╔══

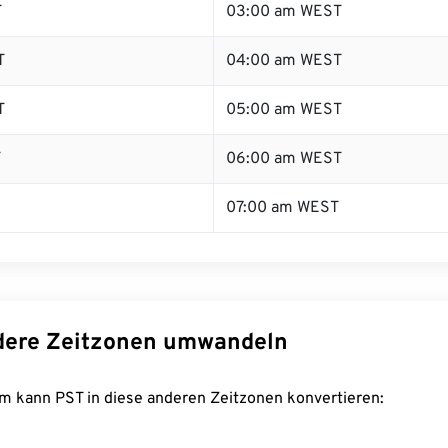
T
03:00 am WEST
T
04:00 am WEST
T
05:00 am WEST
T
06:00 am WEST
07:00 am WEST
dere Zeitzonen umwandeln
m kann PST in diese anderen Zeitzonen konvertieren:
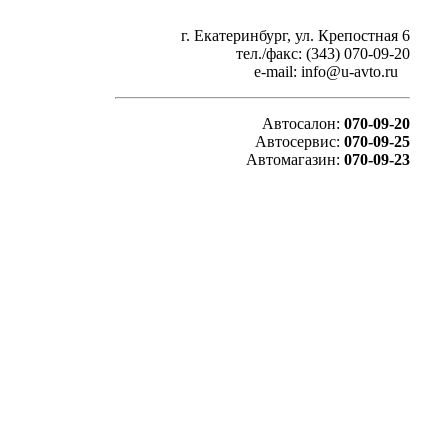
г. Екатеринбург, ул. Крепостная 6
тел./факс: (343) 070-09-20
e-mail: info@u-avto.ru
Автосалон:
070-09-20
Автосервис:
070-09-25
Автомагазин:
070-09-23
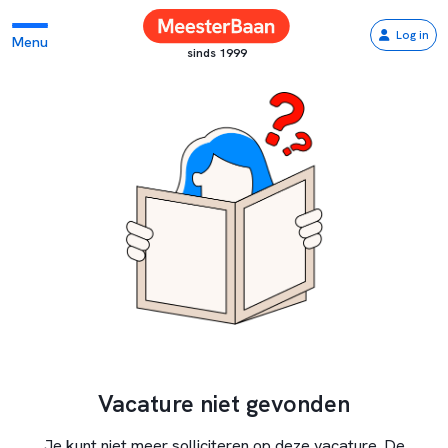
Log in
Menu
sinds 1999
Vacature niet gevonden
Je kunt niet meer solliciteren op deze vacature. De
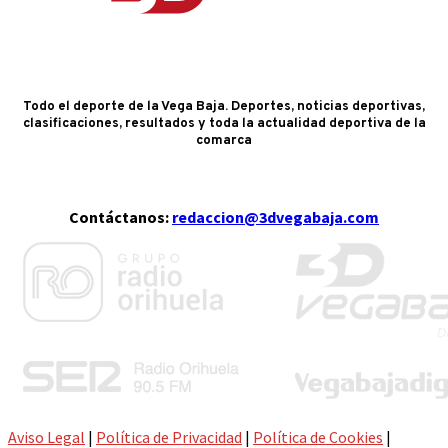
Todo el deporte de la Vega Baja. Deportes, noticias deportivas,
clasificaciones, resultados y toda la actualidad deportiva de la
comarca
Contáctanos:
redaccion@3dvegabaja.com
Aviso Legal
|
Política de Privacidad
|
Política de Cookies
|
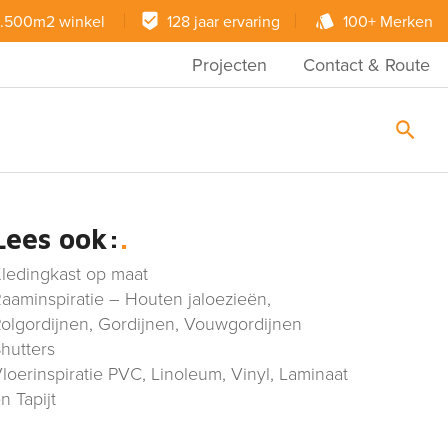
.500m2 winkel
128 jaar ervaring
100+ Merken
Projecten
Contact & Route
Lees ook:
ledingkast op maat
aaminspiratie – Houten jaloezieën,
olgordijnen, Gordijnen, Vouwgordijnen
hutters
loerinspiratie PVC, Linoleum, Vinyl, Laminaat
n Tapijt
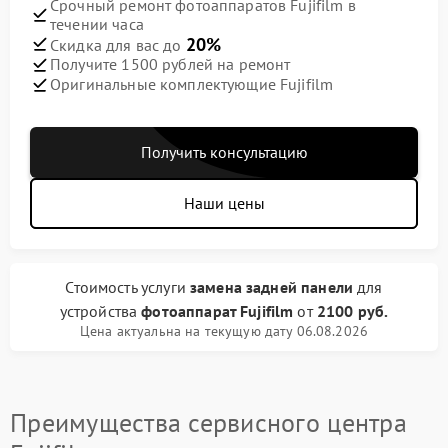
Срочный ремонт фотоаппаратов Fujifilm в
течении часа
20%
Скидка для вас до
Получите 1500 рублей на ремонт
Оригинальные комплектующие Fujifilm
Получить консультацию
Наши цены
Стоимость услуги
замена задней панели
для
устройства
фотоаппарат Fujifilm
от
2100 руб.
Цена актуальна на текущую дату 06.08.2026
Преимущества сервисного центра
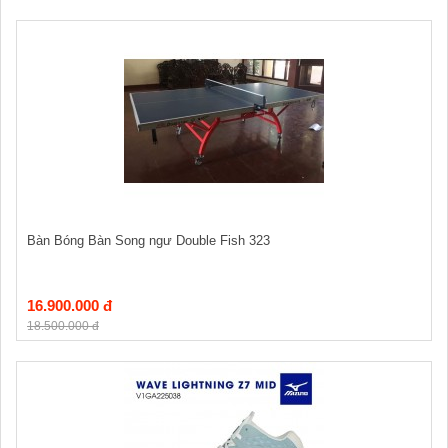
Bàn Bóng Bàn Song ngư Double Fish 323
16.900.000 đ
18.500.000 đ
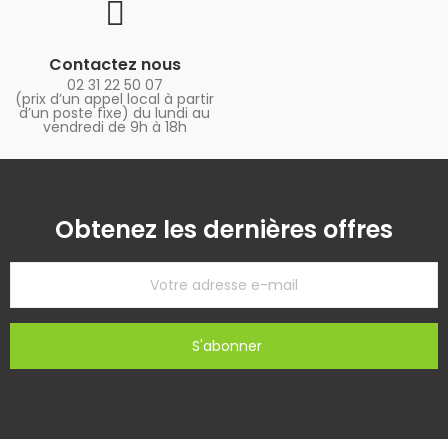
Contactez nous
02 31 22 50 07
(prix d’un appel local à partir
d’un poste fixe) du lundi au
vendredi de 9h à 18h
Obtenez les dernières offres
S'abonner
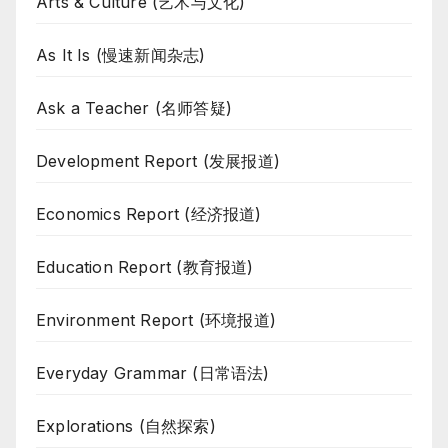
Arts & Culture (艺术与文化)
As It Is (慢速新闻杂志)
Ask a Teacher (名师答疑)
Development Report (发展报道)
Economics Report (经济报道)
Education Report (教育报道)
Environment Report (环境报道)
Everyday Grammar (日常语法)
Explorations (自然探索)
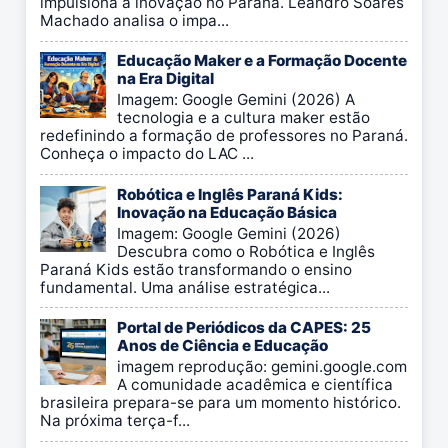
impulsiona a inovação no Paraná. Leandro Soares
Machado analisa o impa...
Educação Maker e a Formação Docente
na Era Digital
Imagem: Google Gemini (2026) A
tecnologia e a cultura maker estão
redefinindo a formação de professores no Paraná.
Conheça o impacto do LAC ...
Robótica e Inglês Paraná Kids:
Inovação na Educação Básica
Imagem: Google Gemini (2026)
Descubra como o Robótica e Inglês
Paraná Kids estão transformando o ensino
fundamental. Uma análise estratégica...
Portal de Periódicos da CAPES: 25
Anos de Ciência e Educação
imagem reprodução: gemini.google.com
A comunidade acadêmica e científica
brasileira prepara-se para um momento histórico.
Na próxima terça-f...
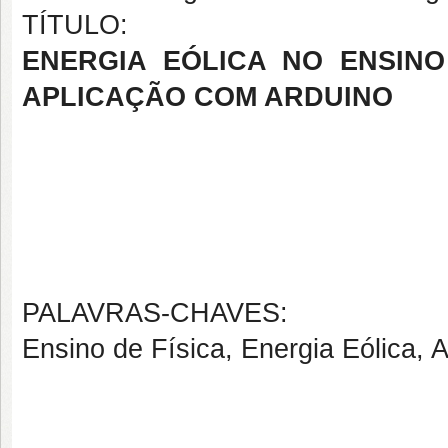
TÍTULO:
ENERGIA EÓLICA NO ENSINO
APLICAÇÃO COM ARDUINO
PALAVRAS-CHAVES:
Ensino de Física, Energia Eólica, A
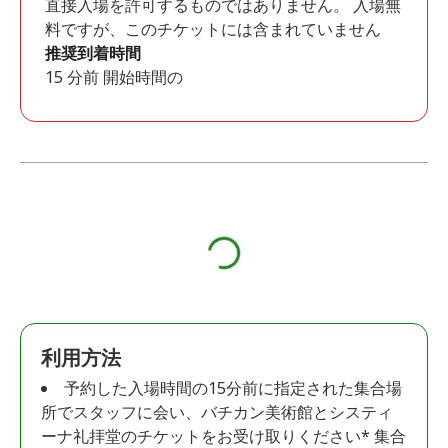
直接入場を許可するものではありません。 入場無
料ですが、このチケットには含まれていません
推奨到着時間
15 分前 開始時間の
利用方法
予約した入場時間の15分前に指定された集合場
所でスタッフに会い、バチカン美術館とシスティ
ーナ礼拝堂のチケットをお受け取りください* 集合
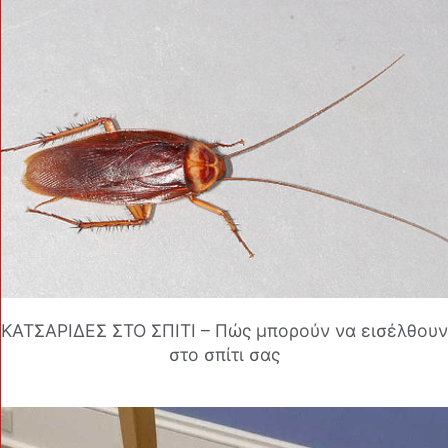
ΚΑΤΣΑΡΙΔΕΣ ΣΤΟ ΣΠΙΤΙ – Πώς μπορούν να εισέλθουν
στο σπίτι σας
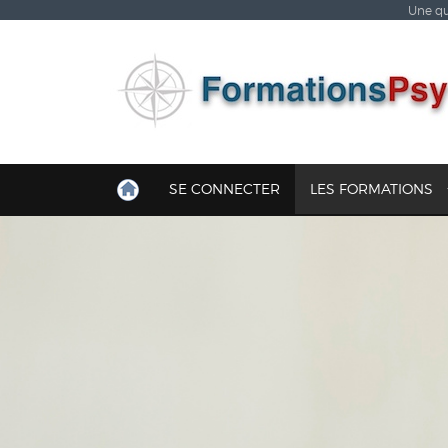
Une qu
SE CONNECTER
LES FORMATIONS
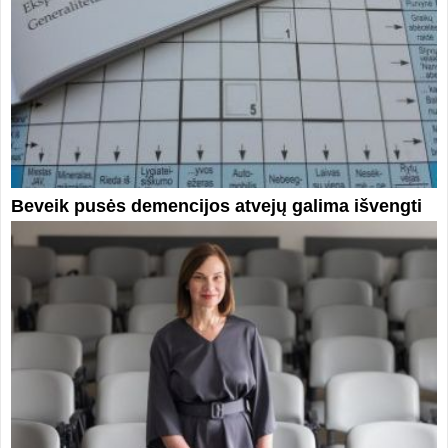
Beveik pusės demencijos atvejų galima išvengti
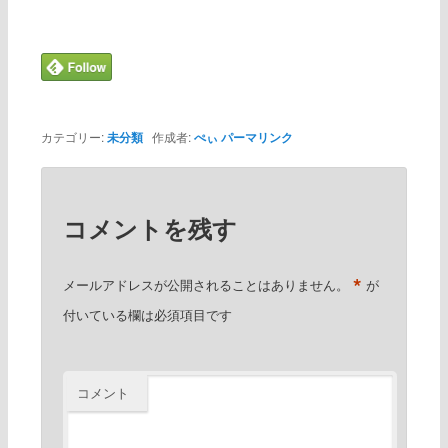
カテゴリー:
未分類
作成者:
ぺぃ
パーマリンク
コメントを残す
*
メールアドレスが公開されることはありません。
が
付いている欄は必須項目です
コメント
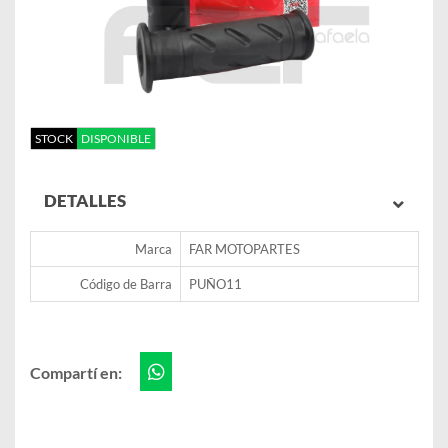
STOCK
DISPONIBLE
DETALLES
Marca
FAR MOTOPARTES
Código de Barra
PUÑO11
Compartí en:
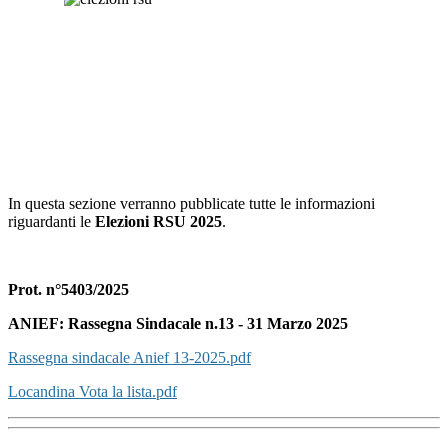
In questa sezione verranno pubblicate tutte le informazioni
riguardanti le
Elezioni RSU 2025
.
Prot. n°5403/2025
ANIEF:
Rassegna Sindacale n.13 - 31 Marzo 2025
Rassegna sindacale Anief 13-2025.pdf
Locandina Vota la lista.pdf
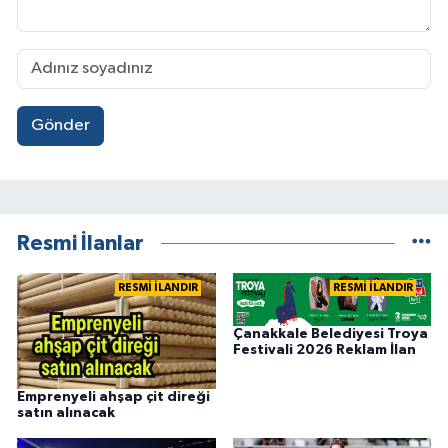
Gönder
Resmi İlanlar
RESMİ İLANDIR
RESMİ İLANDIR
Çanakkale Belediyesi Troya
Festivali 2026 Reklam İlan
Emprenyeli ahşap çit direği
satın alınacak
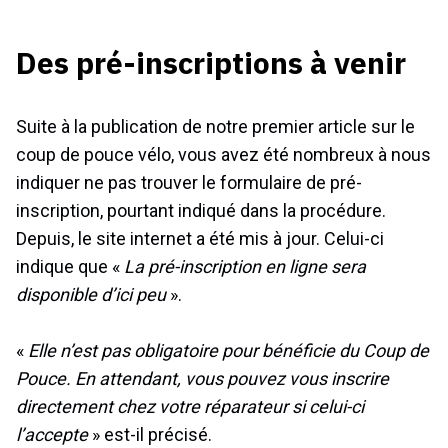
Des pré-inscriptions à venir
Suite à la publication de notre premier article sur le
coup de pouce vélo, vous avez été nombreux à nous
indiquer ne pas trouver le formulaire de pré-
inscription, pourtant indiqué dans la procédure.
Depuis, le site internet a été mis à jour. Celui-ci
indique que «
La pré-inscription en ligne sera
disponible d’ici peu
».
«
Elle n’est pas obligatoire pour bénéficie du Coup de
Pouce. En attendant, vous pouvez vous inscrire
directement chez votre réparateur si celui-ci
l’accepte
» est-il précisé.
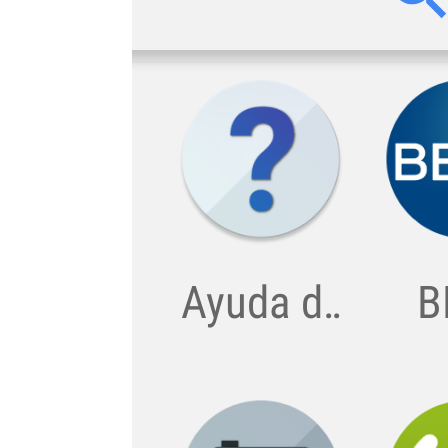
Buscar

╚══

In full and without changes, repeat the listing above, but not its pictures.

T
03:00 am WEST
T
04:00 am WEST
T
05:00 am WEST
T
06:00 am WEST
07:00 am WEST
dere Zeitzonen umwandeln
m kann PST in diese anderen Zeitzonen konvertieren:
г. Екатеринбург, ул. Крепостная 6
тел./факс: (343) 070-09-20
e-mail: info@u-avto.ru
Автосалон:
070-09-20
Автосервис:
070-09-25
Автомагазин:
070-09-23
Log in
Menu
sinds 1999
Vacature niet gevonden
Je kunt niet meer solliciteren op deze vacature. De
Todo el deporte de la Vega Baja. Deportes, noticias deportivas,
clasificaciones, resultados y toda la actualidad deportiva de la
comarca
Contáctanos:
redaccion@3dvegabaja.com
Aviso Legal
|
Política de Privacidad
|
Política de Cookies
|
.500m2 winkel
128 jaar ervaring
100+ Merken
Projecten
Contact & Route
Lees ook:
ledingkast op maat
aaminspiratie – Houten jaloezieën,
olgordijnen, Gordijnen, Vouwgordijnen
hutters
loerinspiratie PVC, Linoleum, Vinyl, Laminaat
n Tapijt
Срочный ремонт фотоаппаратов Fujifilm в
течении часа
20%
Скидка для вас до
Получите 1500 рублей на ремонт
Оригинальные комплектующие Fujifilm
Получить консультацию
Наши цены
Стоимость услуги
замена задней панели
для
устройства
фотоаппарат Fujifilm
от
2100 руб.
Цена актуальна на текущую дату 06.08.2026
Преимущества сервисного центра
Bàn Bóng Bàn Song ngư Double Fish 323
16.900.000 đ
18.500.000 đ
Contactez nous
02 31 22 50 07
(prix d’un appel local à partir
d’un poste fixe) du lundi au
vendredi de 9h à 18h
Obtenez les dernières offres
S'abonner
Arts & Culture (艺术与文化)
As It Is (慢速新闻杂志)
Ask a Teacher (名师答疑)
Development Report (发展报道)
Economics Report (经济报道)
Education Report (教育报道)
Environment Report (环境报道)
Everyday Grammar (日常语法)
Explorations (自然探索)
impulsiona a inovação no Paraná. Leandro Soares
Machado analisa o impa...
Educação Maker e a Formação Docente
na Era Digital
Imagem: Google Gemini (2026) A
tecnologia e a cultura maker estão
redefinindo a formação de professores no Paraná.
Conheça o impacto do LAC ...
Robótica e Inglês Paraná Kids:
Inovação na Educação Básica
Imagem: Google Gemini (2026)
Descubra como o Robótica e Inglês
Paraná Kids estão transformando o ensino
fundamental. Uma análise estratégica...
Portal de Periódicos da CAPES: 25
Anos de Ciência e Educação
imagem reprodução: gemini.google.com
A comunidade acadêmica e científica
brasileira prepara-se para um momento histórico.
Na próxima terça-f...
TÍTULO:
ENERGIA EÓLICA NO ENSINO
APLICAÇÃO COM ARDUINO
PALAVRAS-CHAVES:
Ensino de Física, Energia Eólica, A
直接入場を許可するものではありません。 入場無
料ですが、このチケットには含まれていません
推奨到着時間
15 分前 開始時間の
利用方法
予約した入場時間の15分前に指定された集合場
所でスタッフに会い、バチカン美術館とシスティ
ーナ礼拝堂のチケットをお受け取りください* 集合
ΚΑΤΣΑΡΙΔΕΣ ΣΤΟ ΣΠΙΤΙ – Πώς μπορούν να εισέλθουν
στο σπίτι σας
Une qu
SE CONNECTER
LES FORMATIONS
Beveik pusės demencijos atvejų galima išvengti
カテゴリー:
未分類
作成者:
ぺぃ
パーマリンク
コメントを残す
*
メールアドレスが公開されることはありません。
が
付いている欄は必須項目です
コメント
STOCK
DISPONIBLE
DETALLES
Marca
FAR MOTOPARTES
Código de Barra
PUÑO11
Compartí en:
In questa sezione verranno pubblicate tutte le informazioni
riguardanti le
Elezioni RSU 2025
.
Prot. n°5403/2025
ANIEF:
Rassegna Sindacale n.13 - 31 Marzo 2025
Rassegna sindacale Anief 13-2025.pdf
Locandina Vota la lista.pdf
Gönder
Resmi İlanlar
RESMİ İLANDIR
RESMİ İLANDIR
Çanakkale Belediyesi Troya
Festivali 2026 Reklam İlan
Emprenyeli ahşap çit direği
satın alınacak
Des pré-inscriptions à venir
Suite à la publication de notre premier article sur le
coup de pouce vélo, vous avez été nombreux à nous
indiquer ne pas trouver le formulaire de pré-
inscription, pourtant indiqué dans la procédure.
Depuis, le site internet a été mis à jour. Celui-ci
indique que «
La pré-inscription en ligne sera
disponible d’ici peu
».
«
Elle n’est pas obligatoire pour bénéficie du Coup de
Pouce. En attendant, vous pouvez vous inscrire
directement chez votre réparateur si celui-ci
l’accepte
» est-il précisé.
Buscar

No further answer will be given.